Pennsylvania Republican Sen. Rick Santorum, who had identified himself with the persecution of Latino immigrants by the small city of Hazleton, Pa., was handily defeated by Democrat Bob Casey. In Virginia, “Senator macaca” George Allen was defeated in a squeaker by a newcomer to the Democratic Party, Jim Webb. Webb opposes guest-worker programs, but is open to giving undocumented immigrants a crack at legalization and citizenship, and does not go around calling minority people monkeys.
The Democrats also made very major advances in gubernatorial and state legislative elections. These need to be analyzed in more detail to see what the impact of the uproar about immigration actually was. But it is clear that the Republican right gained little, if anything, with its scare tactics about a Mexican “reconquest” of the United States or the “contamination” of U.S. health and culture by foreigners.
In most, but not all, cases, victorious Democratic candidates had better positions on immigration. However, while the Republicans tried to make the election be about immigration, Democratic candidates, with exceptions, did not campaign on immigration or immigrant rights issues, and a few of them came out on the wrong side of it. Not all the anti-immigrant Republican candidates lost: Thelma Drake was re-elected in Virginia as was Brian Bilbray in California, and anti-immigrant extremist Peter Roskam defeated Democrat Tammy Duckworth for the 6th CD seat in Illinois, which is being vacated by Henry Hyde.

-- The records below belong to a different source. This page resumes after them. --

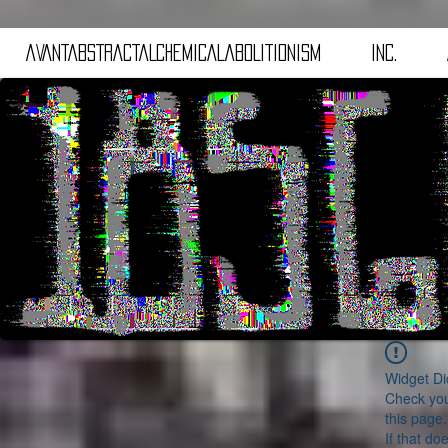
aVANTaBSTRACTaLCHEMICALaBOLITIONISM
iNC.
Widget Di
Check you
this page.
If that do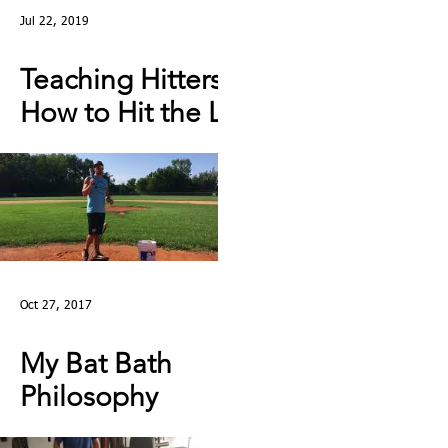
Jul 22, 2019
Teaching Hitters
How to Hit the Low
& Outside Pitch &
Stop Reaching |
Lesson Clip
Oct 27, 2017
My Bat Bath
Philosophy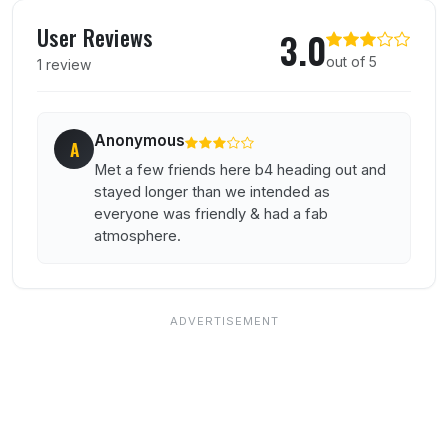
User reviews of The Cocktail Bar
User Reviews
3.0
out of 5
1 review
Anonymous
A
Met a few friends here b4 heading out and
stayed longer than we intended as
everyone was friendly & had a fab
atmosphere.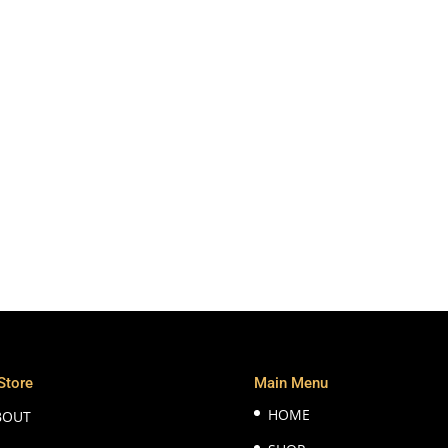
Store
Main Menu
HOME
BOUT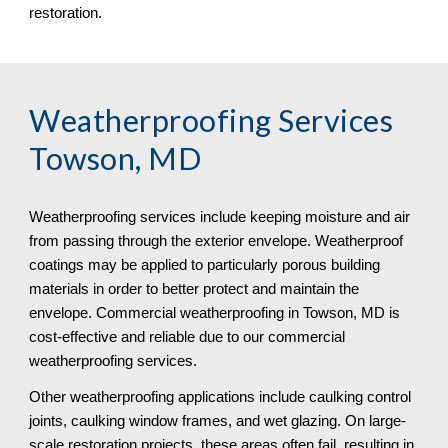
restoration.
Weatherproofing Services 
Towson, MD
Weatherproofing services include keeping moisture and air 
from passing through the exterior envelope. Weatherproof 
coatings may be applied to particularly porous building 
materials in order to better protect and maintain the 
envelope. Commercial weatherproofing in Towson, MD is 
cost-effective and reliable due to our commercial 
weatherproofing services. 
Other weatherproofing applications include caulking control 
joints, caulking window frames, and wet glazing. On large-
scale restoration projects, these areas often fail, resulting in 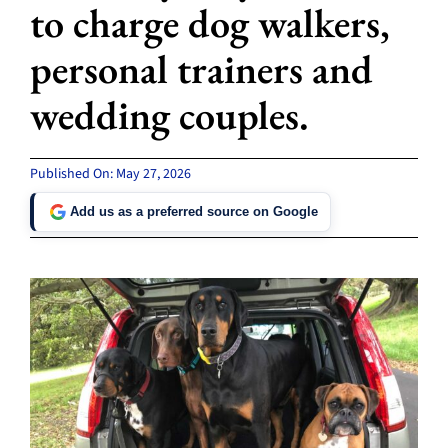
to charge dog walkers,
personal trainers and
wedding couples.
Published On: May 27, 2026
Add us as a preferred source on Google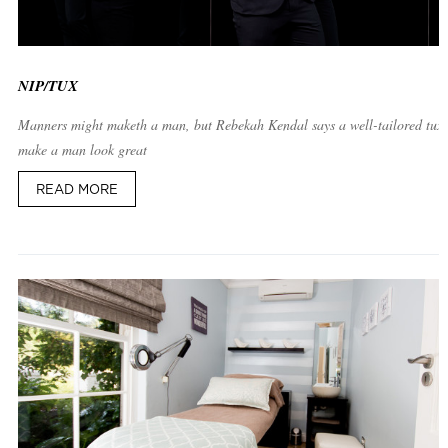
NIP/TUX
Manners might maketh a man, but Rebekah Kendal says a well-tailored tux
make a man look great
READ MORE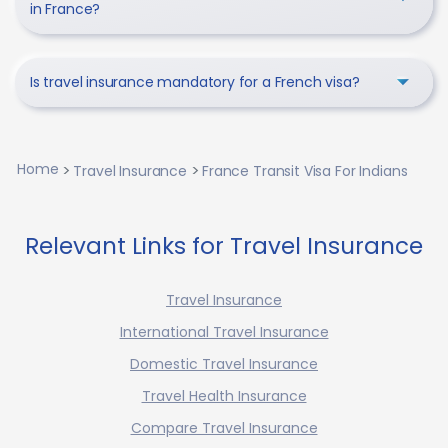
in France?
Is travel insurance mandatory for a French visa?
Home
Travel Insurance
France Transit Visa For Indians
Relevant Links for Travel Insurance
Travel Insurance
International Travel Insurance
Domestic Travel Insurance
Travel Health Insurance
Compare Travel Insurance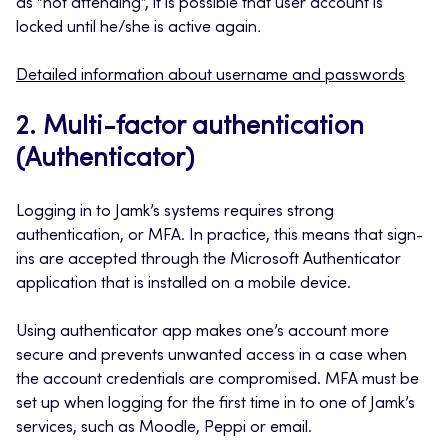
as “not attending”, it is possible that user account is
locked until he/she is active again
.
Detailed information about username and passwords
2. Multi-factor authentication
(Authenticator)
Logging in to Jamk’s systems requires strong
authentication, or MFA. In practice, this means that sign-
ins are accepted through the Microsoft Authenticator
application that is installed on a mobile device.
Using authenticator app makes one’s account more
secure and prevents unwanted access in a case when
the account credentials are compromised. MFA must be
set up when logging for the first time in to one of Jamk’s
services, such as Moodle, Peppi or email.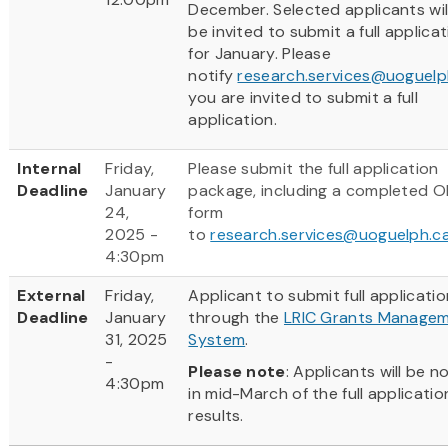
December. Selected applicants wil
be invited to submit a full applica
for January. Please
notify
research.services@uoguelp
you are invited to submit a full
application.
Internal
Friday,
Please submit the full application
Deadline
January
package, including a completed 
24,
form
2025 -
to
research.services@uoguelph.c
4:30pm
External
Friday,
Applicant to submit full applicatio
Deadline
January
through the
LRIC Grants Manage
31, 2025
System
.
-
Please note
: Applicants will be no
4:30pm
in mid-March of the full applicatio
results.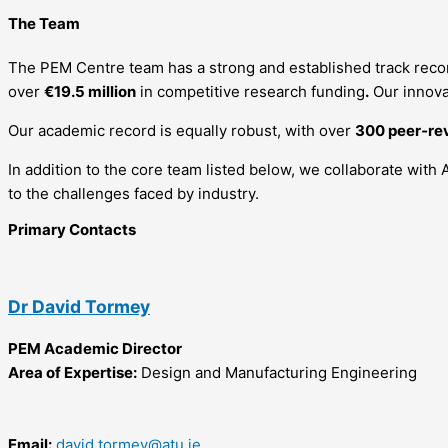
The Team
The PEM Centre team has a strong and established track recor
over
€19.5 million
in competitive research funding
.
Our innova
Our academic record is equally robust, with over
300 peer‑re
In addition to the core team listed below, we collaborate with 
to the challenges faced by industry.
Primary Contacts
Dr David Tormey
PEM Academic Director
Area of Expertise:
Design and Manufacturing Engineering
Email:
david.tormey@atu.ie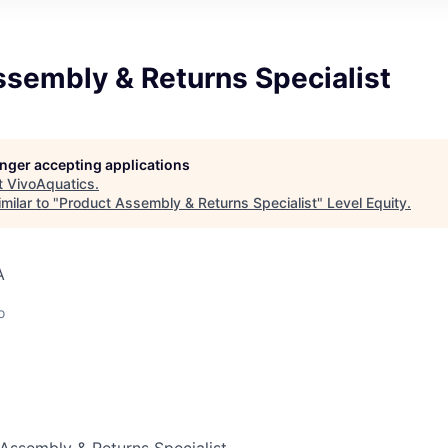
ssembly & Returns Specialist
longer accepting applications
t
VivoAquatics
.
milar to "
Product Assembly & Returns Specialist
"
Level Equity
.
A
o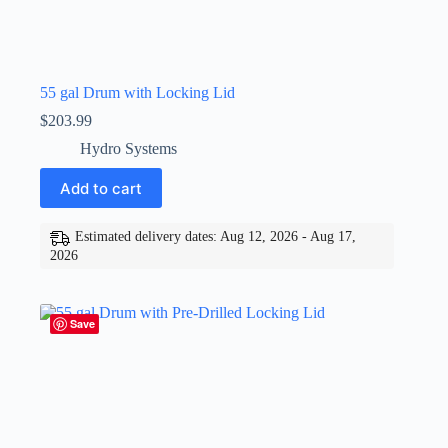
55 gal Drum with Locking Lid
$
203.99
Hydro Systems
Add to cart
Estimated delivery dates: Aug 12, 2026 - Aug 17,
2026
Save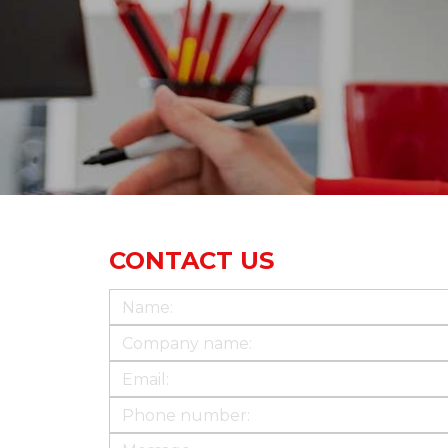
CONTACT US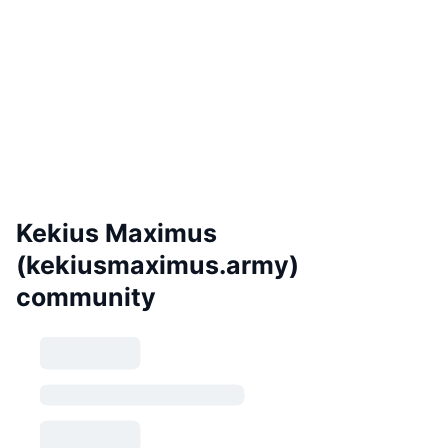
Kekius Maximus
(kekiusmaximus.army)
community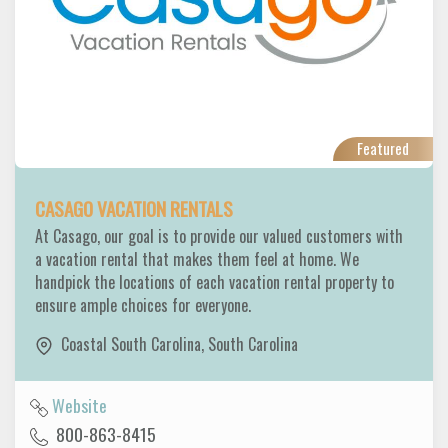
Featured
CASAGO VACATION RENTALS
At Casago, our goal is to provide our valued customers with
a vacation rental that makes them feel at home. We
handpick the locations of each vacation rental property to
ensure ample choices for everyone.
Coastal South Carolina
,
South Carolina
Website
800-863-8415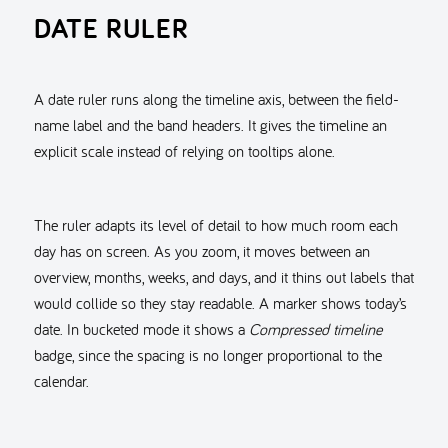
DATE RULER
A date ruler runs along the timeline axis, between the field-
name label and the band headers. It gives the timeline an
explicit scale instead of relying on tooltips alone.
The ruler adapts its level of detail to how much room each
day has on screen. As you zoom, it moves between an
overview, months, weeks, and days, and it thins out labels that
would collide so they stay readable. A marker shows today’s
date. In bucketed mode it shows a
Compressed timeline
badge, since the spacing is no longer proportional to the
calendar.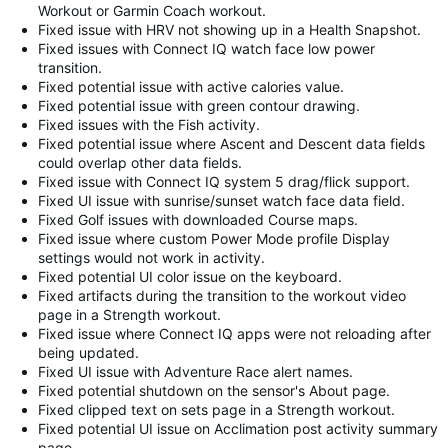
Workout or Garmin Coach workout.
Fixed issue with HRV not showing up in a Health Snapshot.
Fixed issues with Connect IQ watch face low power
transition.
Fixed potential issue with active calories value.
Fixed potential issue with green contour drawing.
Fixed issues with the Fish activity.
Fixed potential issue where Ascent and Descent data fields
could overlap other data fields.
Fixed issue with Connect IQ system 5 drag/flick support.
Fixed UI issue with sunrise/sunset watch face data field.
Fixed Golf issues with downloaded Course maps.
Fixed issue where custom Power Mode profile Display
settings would not work in activity.
Fixed potential UI color issue on the keyboard.
Fixed artifacts during the transition to the workout video
page in a Strength workout.
Fixed issue where Connect IQ apps were not reloading after
being updated.
Fixed UI issue with Adventure Race alert names.
Fixed potential shutdown on the sensor's About page.
Fixed clipped text on sets page in a Strength workout.
Fixed potential UI issue on Acclimation post activity summary
page.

Also, several anti-immigrant ballot initiatives won in Arizona, including an English-only initiative that will cause lots of problems for people whose first language is not English.
Nevertheless, supporters of immigrant rights are in a much better position than we were a year ago. Committee chairmanships in both House and Senate will now be taken over by people much less hostile to immigrants that were the likes of Frist, Hastert and Sensenbrenner.
Rep. John Conyers (D-Mich.) will chair the House Judiciary Committee, Rep. Sheila Jackson-Lee (D-Texas) will chair the Immigration Subcommittee, and Patrick Leahy (D-Vt.) will chair the Senate Committee on the Judiciary; all are much more open to recognizing the rights of the undocumented than were their Republican predecessors.
The House Hispanic, Black and Progressive Caucuses all come out of the election with much more strength and influence, and all three are sympathetic to immigrant worker concerns. There will probably not be more significant anti-immigrant legislation. But the fact that Bush is still in the White House pushing for both repression and an anti-labor guest-worker program, and that the Democrats will not have a veto-proof majority and will only have a one-vote majority in the Senate, will still be an obstacle to be overcome by the immigrant rights movement. So let’s not put away our marching shoes.
Emile Schepers is an immigrant rights activist in northern Virginia.